South African Universities are in a bit of a crisis at the moment. But exactly how deep the crisis is, might depend on where you get your information from.
Yesterday I was fortunate to be part of a small group of people from a number of different churches who went to the University of Cape Town as a Peace Witness team. Our role was simply to observe what was going on and to be a presence that would hopefully be a calming influence to what is a volatile and tense situation.
One thing that I was reminded of as we were leaving, was that the story we experienced was very different to the story the media was telling.
Read about current University protests in a newspaper or watch a tv news bulletin and you get a story.

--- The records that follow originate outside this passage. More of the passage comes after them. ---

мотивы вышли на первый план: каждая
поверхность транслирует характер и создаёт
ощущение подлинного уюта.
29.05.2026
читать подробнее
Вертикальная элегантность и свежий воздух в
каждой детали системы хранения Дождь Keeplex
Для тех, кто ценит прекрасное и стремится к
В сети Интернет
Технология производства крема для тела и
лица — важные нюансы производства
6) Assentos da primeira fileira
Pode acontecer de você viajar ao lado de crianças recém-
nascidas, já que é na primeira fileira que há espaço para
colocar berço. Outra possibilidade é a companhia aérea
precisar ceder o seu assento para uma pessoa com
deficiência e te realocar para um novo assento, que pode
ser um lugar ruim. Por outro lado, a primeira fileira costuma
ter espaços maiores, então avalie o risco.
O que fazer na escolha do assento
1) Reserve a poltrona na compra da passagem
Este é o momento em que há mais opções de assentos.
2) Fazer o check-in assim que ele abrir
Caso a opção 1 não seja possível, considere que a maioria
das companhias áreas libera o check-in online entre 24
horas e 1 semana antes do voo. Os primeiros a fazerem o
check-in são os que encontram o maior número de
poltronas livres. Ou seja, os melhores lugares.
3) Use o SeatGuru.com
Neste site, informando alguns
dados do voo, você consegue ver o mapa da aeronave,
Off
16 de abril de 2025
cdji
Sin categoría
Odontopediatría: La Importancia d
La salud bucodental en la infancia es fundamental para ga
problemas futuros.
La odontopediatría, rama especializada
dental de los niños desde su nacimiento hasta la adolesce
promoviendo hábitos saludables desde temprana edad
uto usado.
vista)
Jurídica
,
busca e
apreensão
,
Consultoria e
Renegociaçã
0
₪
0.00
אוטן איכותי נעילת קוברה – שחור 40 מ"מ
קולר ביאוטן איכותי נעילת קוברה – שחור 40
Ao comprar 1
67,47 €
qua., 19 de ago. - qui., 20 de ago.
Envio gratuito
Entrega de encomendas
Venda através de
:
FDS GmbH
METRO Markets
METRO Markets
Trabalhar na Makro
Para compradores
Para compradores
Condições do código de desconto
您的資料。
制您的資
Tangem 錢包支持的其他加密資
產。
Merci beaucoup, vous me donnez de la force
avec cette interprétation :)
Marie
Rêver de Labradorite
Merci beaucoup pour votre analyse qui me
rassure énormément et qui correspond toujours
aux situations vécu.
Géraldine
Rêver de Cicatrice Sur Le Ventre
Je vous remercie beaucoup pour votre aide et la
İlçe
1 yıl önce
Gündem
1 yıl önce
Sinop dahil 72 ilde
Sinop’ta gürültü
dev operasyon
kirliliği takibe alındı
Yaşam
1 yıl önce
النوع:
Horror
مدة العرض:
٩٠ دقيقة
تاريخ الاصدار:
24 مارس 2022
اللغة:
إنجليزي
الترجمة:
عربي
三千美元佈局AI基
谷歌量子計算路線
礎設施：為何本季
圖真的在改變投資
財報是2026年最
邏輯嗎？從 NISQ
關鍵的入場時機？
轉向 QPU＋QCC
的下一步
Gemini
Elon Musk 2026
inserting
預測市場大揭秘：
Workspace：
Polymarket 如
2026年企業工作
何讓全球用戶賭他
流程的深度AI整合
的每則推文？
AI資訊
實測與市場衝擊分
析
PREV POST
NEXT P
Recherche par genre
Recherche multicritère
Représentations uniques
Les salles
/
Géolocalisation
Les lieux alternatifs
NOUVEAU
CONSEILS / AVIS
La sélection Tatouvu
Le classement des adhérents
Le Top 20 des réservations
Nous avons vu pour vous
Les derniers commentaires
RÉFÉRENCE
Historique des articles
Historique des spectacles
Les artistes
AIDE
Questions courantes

Spend some time on one of the trending hashtags such as #UCTShutdown or #FeesMustFall on Twitter and you will get a completely different story.
Spend some time at the actual University and you may find yourself a little closer to the real story
Take time to engage
It is disappointing to see a number of people – and if we’re completely honest, they tend to be white people – respond to things like the student protests by dismissing them.
When faeces are being thrown at statues. When paintings are being ripped off the walls and burned or when other acts of destruction and violence become part of the protest, it can be a lot easier to dismiss rather than to engage. The problem with that is; when being dismissive is your starting point, there is a strong possibility that you will be missing something.
As with many things in life, I believe it is possible to not condone some of the destructive acts that have happened on the campuses, while at the same time engaging with the people involved and trying to understand what got them to the point of destruction.
I found this article by Jane Duncan, entitled “Why student protests in South Africa have turned violent’ , to be very helpful and informative in terms of understanding some of the possible journey towards that type of protest:
The sad reality is that the authorities often ignore peaceful, non-disruptive protests. Outside the university context, civic organisations like Abahlali base Mjondolo have engaged in road blockades because their more conventional protests were ignored.
Ask before declaring
As I mentioned, what was most helpful to me, was being able to go to the local university and spend some time with students. To listen to their speeches, watching their behaviour and observing the way that the university, local police and hired private security behaved made all the difference.
While not everyone can physically go to the universities, I encourage you to speak to some students (not just the ones who look like you and might think like you) and follow the Twitter feed (which tends to give a more balanced overview as different voices are compiling it, plus you get photos and videos too) so that you can try to get a more accurate view of what is happening.
I think another key factor in this whole conversation is dissecting our understandings of what constitutes ‘violence’ – we see a painting burning and call that ‘violence’ but a young person unable to finish his studies because of exorbitant fees is not. My friend Ashley Visagie expressed it really well:
“I think violence has been oversimplified in this discussion. Perhaps it is useful to step back and ask what exactly constitutes violence? Is it burning a building? Is it putting faeces in Cecil John Rhodes’ face (at least a sculpture of his face)? Or is inequality a form of violence exerted upon the poor by the rich who strive to uphold the the system of injustices that keep them in power?
How do we reconcile the existence of billionaires in a world where people die of hunger and starvation? Is that not violence? How do we justify the fact that some people attend schooling for R200k per annum IN SA when others attend a school where a child has died falling into a pit toilet? Is that not violence? – no student chooses violence as a first option – heck it must take a lot of courage to stand unarmed with no riot protection gear on the frontlines and have a police officer throw a flash bang toward your face…I don’t believe people do that for the heck of it….is that not violence? Denying someone an education and then requiring the same education in the labour market…is that not violence?
Unfortunately we live in a society where those with power and influence don’t WANT to listen and they have enough money to ignore it and enough police and armed response forces to not need to until things get out of control. So when a student says they will make things ungovernable, I guess they’re saying they want to create the conditions necessary for the powerful to actually listen for understanding. Let’s not continue to oversimply violence.”
This is such a significant time in South Africa and how these University disputes are resolved will influence how the nation progresses. We cannot simply dismiss the whole thing because we haven’t taken the time to really try to understand what is going on.